Случилось, что маленький Мок, принесенный с рыбной ловли, рассказывал старому Моку, как он, слишком слабый для рыбной ловли, сидел на берегу реки и наблюдал и лес, и поток, и быстрых рыб, и птиц, и приходивших на водопой животных. Описывая стадо северных оленей, которое прошло близ него, маленький Мок схватил кусок красного мягкого камня и на стене пещеры нарисовал изображение животного. Старик вскочил в удивлении. Изображение поражало своей жизненностью и в общем и в деталях. Ребенок обладал зрительной памятью и рукой артиста. Ободренный успехом, маленький художник рисовал, радуя старого Мока правдивостью и жизненностью изображений. Старый Мок был восхищен; он добывал лучшие куски мамонтовых бивней и зубы гиппопотамов маленькому Моку для гравирования и вырезывания. И в скором времени молодой артист превзошел старика и сделался предметом гордости и хвастовства для своего друга и учителя. Иногда мальчик работал далеко за полночь, так как он не любил прерывать начатой работы, пока она не была окончена, и потом, проспав до следующего полудня в своем теплом гнездышке, выползал и, глядя по удобству, приготовлял себе кусочки мяса на ближайшем очаге или разделял трапезу старого Мока.

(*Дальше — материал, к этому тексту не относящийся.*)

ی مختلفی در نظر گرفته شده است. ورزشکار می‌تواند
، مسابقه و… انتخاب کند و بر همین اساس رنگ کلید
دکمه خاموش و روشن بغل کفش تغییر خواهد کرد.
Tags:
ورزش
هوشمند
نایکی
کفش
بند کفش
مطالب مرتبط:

Все в Огненной долине росло, развивалось и процветало, росло и хилое тело маленького Мока, но на двенадцатом году своей жизни он изменился. Он все более и более слабел и с каждым днем делался бесполезнее. Он должен был оставить свои любимые экскурсии к реке и даже маленькие прогулки на сильных руках старого Одного Уха на вершину обрыва, откуда мог одним взглядом окинуть страну на далекое расстояние. Когда в воздухе начали кружиться снежинки, маленький Мок тихо лежал в своей постели; его большие задумчивые глаза смотрели на Быструю Ножку, которая напрасно прилагала все свое ограниченное умение, чтобы заставить его поесть и тем подкрепиться. Подобно птице, которая вьется над упавшим из гнезда птенцом, она заботилась о маленьком Моке, но, несмотря на все усилия, не могла ему вернуть даже прежних слабых сил и здоровья. Иногда приходил Аб и, печально посмотрев на них обоих, уходил с тяжестью на сердце. Старый Мок был всегда за работой и, однако, всегда был наготове то подать воды маленькому Моку, то перевернуть его истощенное маленькое тельце на грубой постели, то покрыть его шкурами. Так и Быстрая Ножка ухаживала за страдальцем, надеялась и боялась.